Dissociation and denaturation equilibriums and kinetics of a homogeneous human immunoglobulin Fab fragment

Abstract

The conformational equilibria and the kinetics of the approach to equilibrium of an immunoglobulinG1 myeloma (Wes) Fab fragment (SSFab) and its mildly reduced and S-carboxyamidomethylated derivative (RAFab) were studied as a function of guanidine hydrochloride concentration. The unimolecular denaturation of SSFab, the bimolecular denaturation of RAFab, and the denaturation of Wes L [light] chain reported previously are interpreted in terms of the domain structure and evaluated in terms of the thermodynamic stability of the protein and the covalent and noncovalent interactions among its subunits.

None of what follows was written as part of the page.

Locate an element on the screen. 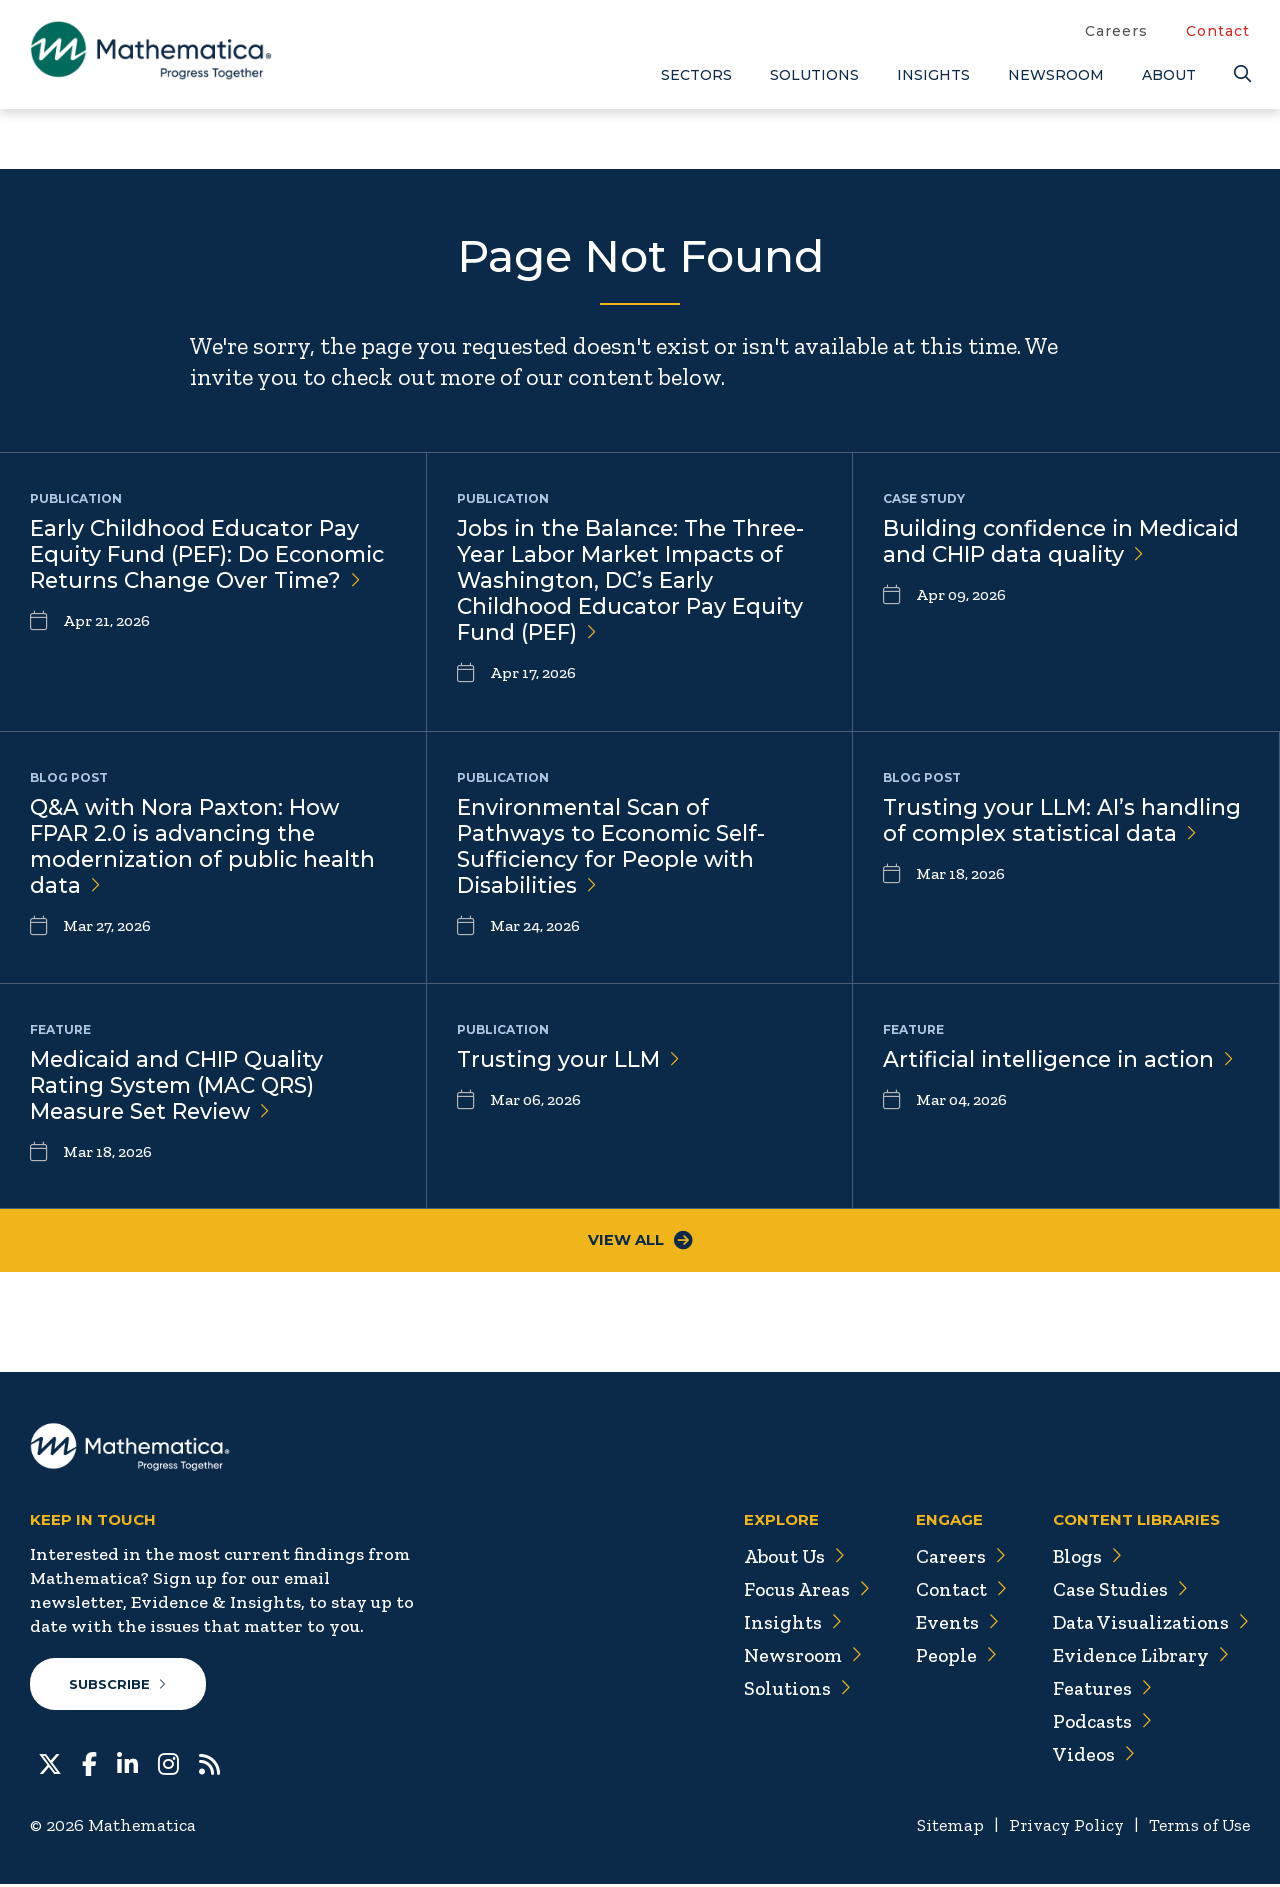  Careers is located at coordinates (1116, 31).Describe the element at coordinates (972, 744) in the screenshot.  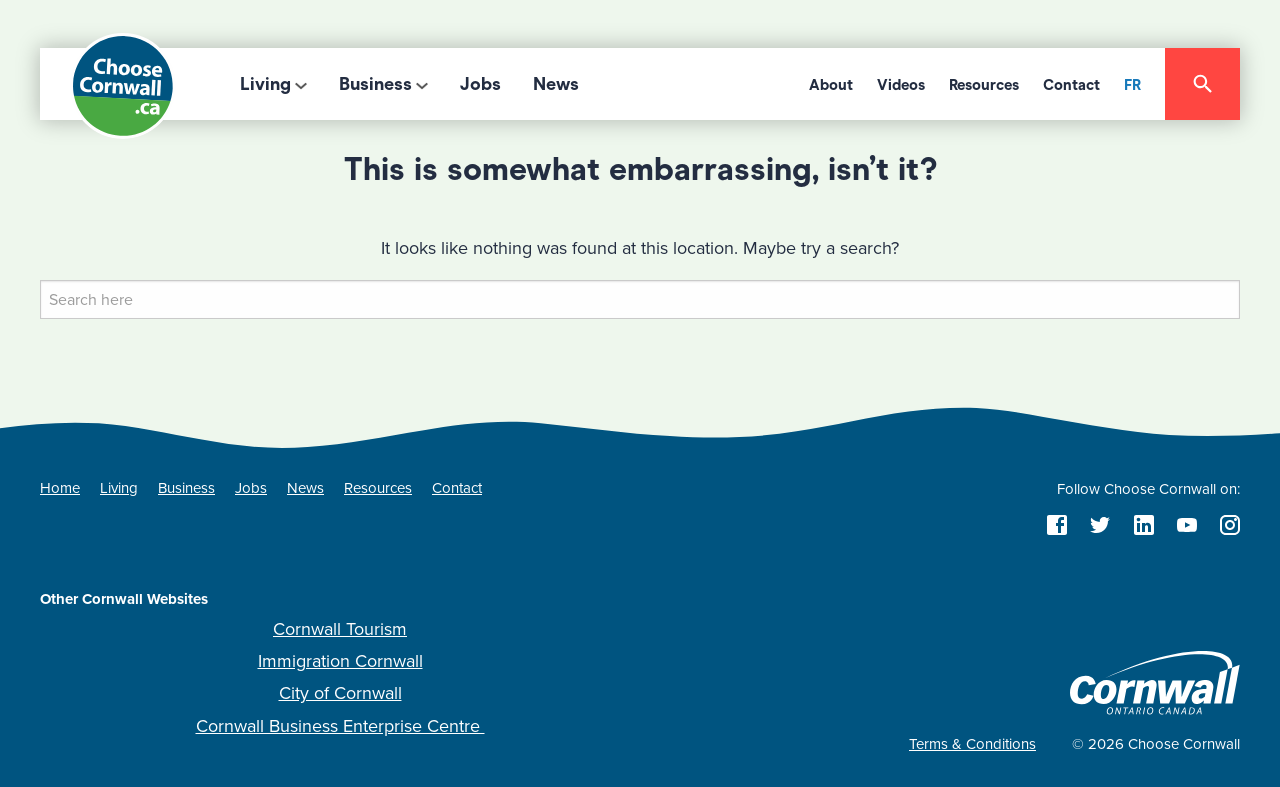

The Fd-L interactions are extremely strong and are maintained at concentrations of denaturant sufficient to denature the individual domains. A 2 region structure for Fab is probable, 1 composed of the variable region (V)L and VH domains, and the other composed of the constant region (C)L and CH domains, so that there are 2 sites of noncovalent Fd-L interactions. One region, identified as the c region, is 102-104 .times. more stable than the other; this difference in stability is attributed largely to a stronger and more extensive interaction between the domains of this region. The kinetics of the approach to equilibrium are extremely slow in the center of the transitions, requiring up to a week for equilibration for RAFab, and several months for SSFab. This unusual kinetic behavior is due to the strong Fd-L interaction under conditions where the monomeric domains are unstable.